A economia Cabo-verdiana deverá crescer em 2021 em 5,5% conforme a estimativa do Banco Mundial. De acordo com o relatório sobre as Perspetivas Económicas Globais, divulgado ontem à noite, em Washington, Cabo Verde recupera da queda de 11% no ano passado para assistir a uma retoma de 5,5% este ano.

Cabo Verde foi um dos países mais afetados pela pandemia, porque a Covid-19 obrigou a paralização do turismo que é uma forte fonte de receita para o Arquipélago. Entretanto, para o ano de 2022, o BM prevê que o nosso País cresça a 6%.

O documento, que estima que a África Subsaariana cresça 2,7% este ano e 3,3% em 2022, abaixo do anteriormente previsto, devido às consequências económicas da pandemia de Covid-19 na região, que em 2020 registou uma recessão de 3,7%, aponta também que a Guiné Equatorial teve um crescimento económico negativo de 9% no ano passado e deverá manter-se no ‘vermelho’, com a riqueza a cair 2,8% este ano e 1,2% em 2022. Ou seja, em todos os PALOP, Guiné Equatorial é o único que mantém a receção económica.

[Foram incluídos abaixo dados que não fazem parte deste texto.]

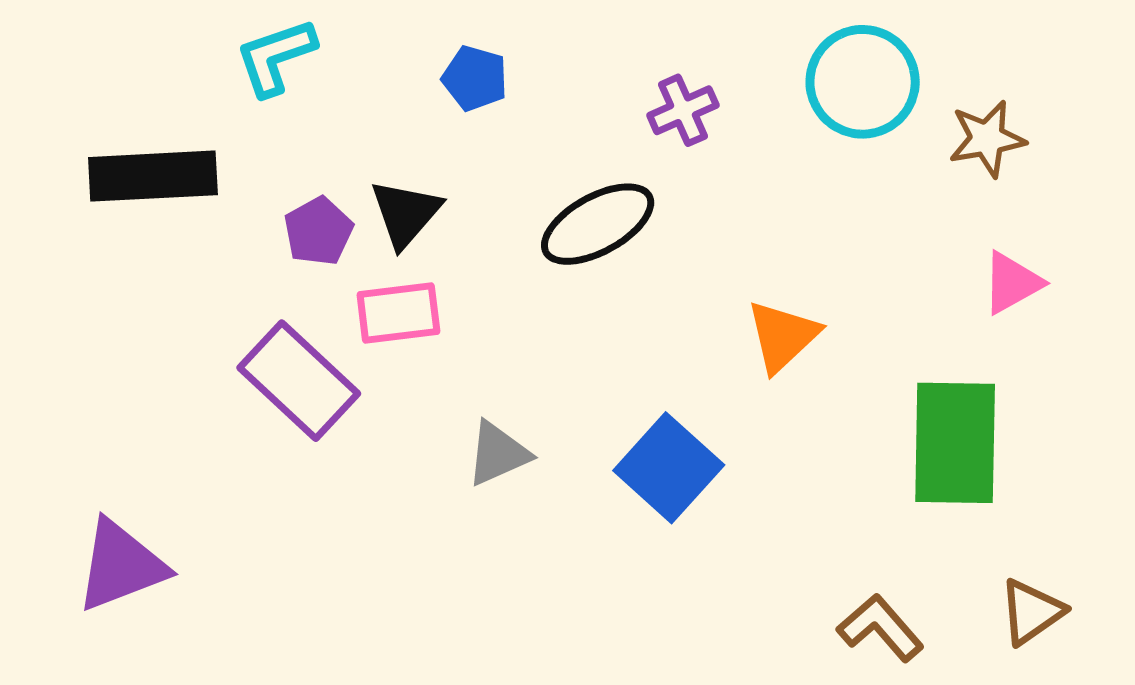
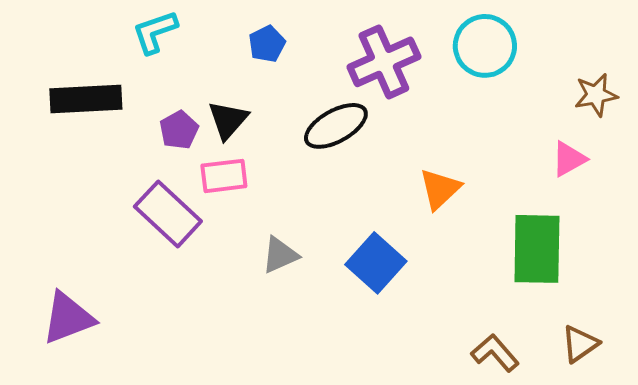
blue pentagon: (475, 78) -> (267, 44), turned 30
purple cross: (683, 110) -> (384, 62), size x1.8
brown star: (987, 139) -> (596, 95), moved

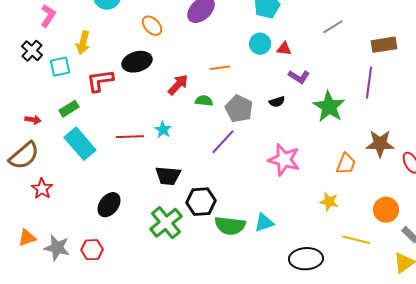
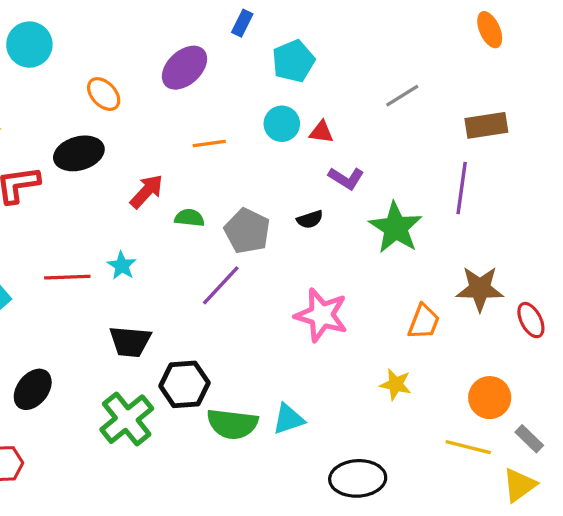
orange line: (220, 68) -> (209, 144), moved
yellow line: (356, 240) -> (468, 447), moved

De acordo com o referido relatório, Angola deverá crescer este ano 0,9% e 3,5% em 2022, Guiné-Bissau, 3% em 2021 e 4% em 2022, Moçambique 2,8% e 4,4%, São Tomé e Príncipe 3% e 5%, Cabo Verde 5,5% e 6% e Guiné Equatorial -2,8% e -1,2%.

A nível global, o BM reviu em baixa a projeção do crescimento da economia global para 4% em 2021, esperando ainda uma contração de 4,3% em 2020.